He had minutes if he was lucky, but perhaps he had only seconds. They would be coordinating by radio, getting in position for a massive assault. Each one of them knew where he was. Their satellite navigators would lead them straight to his coordinates. There was only one thing they didn't know. They didn't know who he was.
Kier worked quickly, aware that any slip would cost him his life and probably Jessie's. Another Douglas fir log some distance away had the makings of what he would need. It had not been long since the tree had fallen.
Kier put Miller's radio card, stiletto, and money clip in the dead man's coat. Jones's knife and a couple of clips of his ammunition he put in Crawford's pack, along with Jenkins's compass, more ammunition, and money from both Jones and Jenkins. Last he took the index page from Volume One of the lab reports and hurriedly went about untying and retying Crawford's boot so that he could cram the document inside. Every one of these guys seemed to have a black field watch— nothing distinctive there. Even so, he put Miller's watch in a shirt pocket.
Now he would learn whether the fallen Douglas fir had what he needed. Picking up the body, he walked quickly. Between Kier and his goal at the butt end of the tree trunk lay sixty feet of pristine snow. It was completely open for about half the distance.
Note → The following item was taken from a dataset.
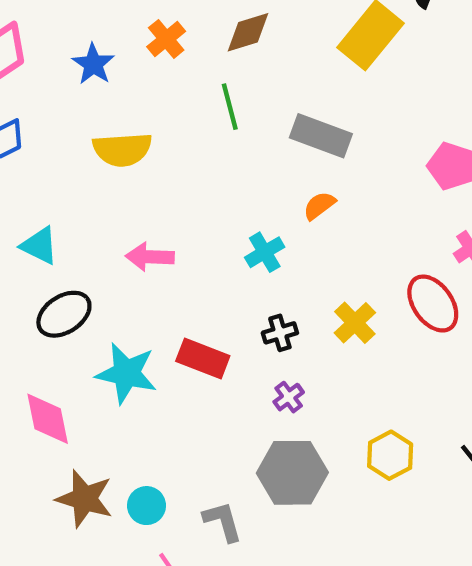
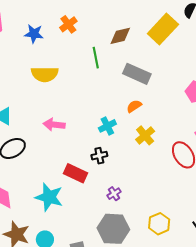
brown diamond: (248, 32) -> (120, 36), moved
blue star: (93, 64) -> (34, 34), turned -30
yellow cross: (355, 323) -> (145, 135), moved
black cross: (280, 333) -> (99, 156), moved
cyan star: (126, 373) -> (49, 197), moved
The other thirty feet were heavy brush.
Kier hoisted Crawford onto his back. Leaving a single set of prints, he paused every couple steps to let blood from Crawford's oozing chest drip onto the virgin snow. He dragged one leg as if wounded.
The base of the trunk, which lay in a shallow swale, was propped off the ground by a fibrous wad of roots and earth. The giant root ball had been torn from the ground when the tree toppled in a high wind. As Kier expected, beneath the root mass lay a deep hollow obscured by drifted snow.
After sitting Crawford in the snow, he quickly burrowed into the crater where the roots had grown. If he hunkered down he could get his entire body a foot beneath the level of the ground.
He propped Crawford's body up against a root in front of the hollow and placed his M-16 across his chest. Using Miller's stiletto, he stabbed Crawford's thigh, making an ugly knife wound. Urgently now, he gathered snow and packed a wall between himself and Crawford, verifying that he could seal himself off and retreat under the log. He would not be visible behind Crawford unless somebody dug.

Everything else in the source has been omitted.